La luz comienza a madurar. Ya no muerde con el filo de las primeras horas: acaricia, redondea, concede. La sombra de un poste se alarga y, al alargarse, vuelca medio barrio dentro de una jarra invisible. Las esquinas, antes nítidas, aprenden el idioma del borde blando. Me pliego a esa gramática. Reduzco el vértigo; escucho mejor. El pavimento devuelve la memoria de pasos antiguos, como si hubiera auditorios subterráneos eternamente atentos al recital de las suelas. El aire guarda palabras viejas y nuevas en una misma repisa y yo, por un segundo, leo sin separar silabeo de silencio.
Bajo. No es caída; es inclinación de confianza.

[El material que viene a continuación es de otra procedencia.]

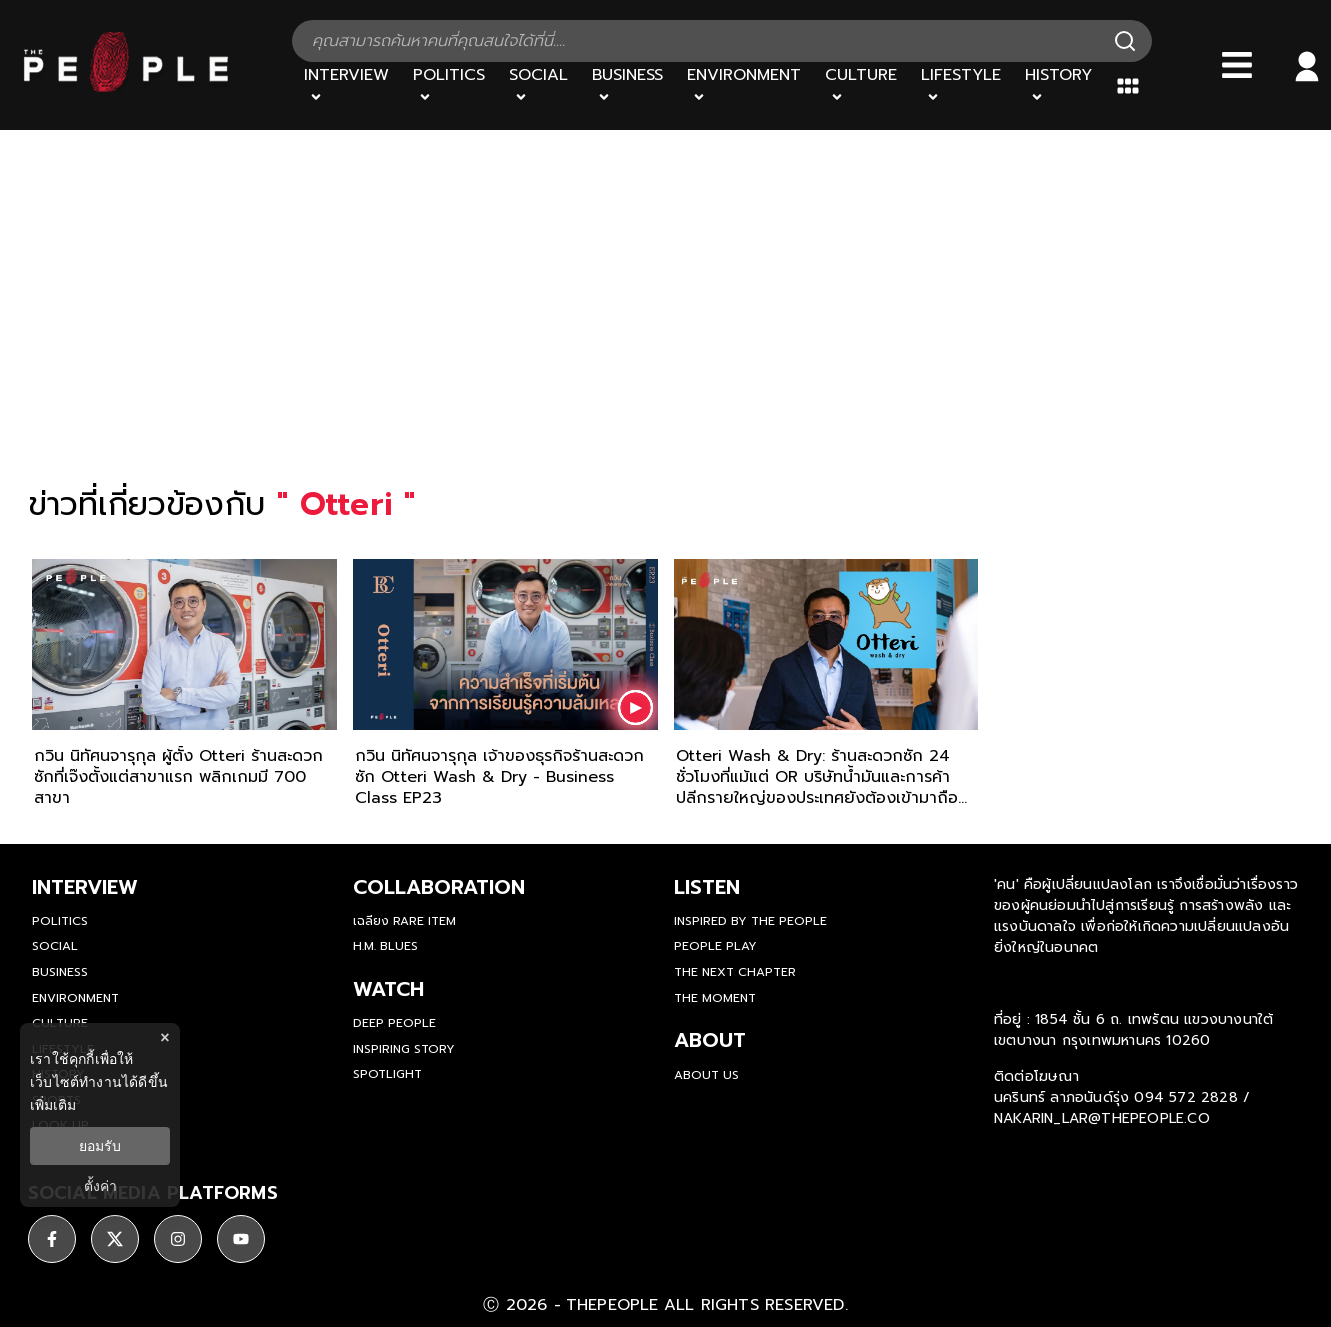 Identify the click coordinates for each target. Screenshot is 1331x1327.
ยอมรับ (100, 1146)
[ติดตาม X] (115, 1239)
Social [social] (55, 946)
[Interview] (346, 86)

Oscilo de un lado a otro, como si una mano paciente me llevara, sin apuro, hacia un punto de apoyo que no termina de definirse. Rozo un cable: vibra y esa vibración avanza por la calle, salta de columna en columna, y en el salto se vuelve rumor. Una bandada corta la recta de mi trayecto y, por instinto, acompaso mi movimiento a su geometría. Es una decisión sin deliberación: una obediencia alegre.
A ras de balcón, los mundos se abren en cuartos de teatro: una planta que ha aprendido a sostenerse con poca agua, un mantel a cuadros, un porta-macetas con la huella circular de lo que ya no está, un cuenco con mandarinas que amanecen cada día un poco más dulces para nadie en particular. El olor de una sopa trepa con mecha lenta por una pared medianera y, cuando llega, me llena la boca sin haberla probado. Una radio murmura noticias que, a esta altura del día, han perdido su pretensión de certeza y se parecen más a relatos que a partes.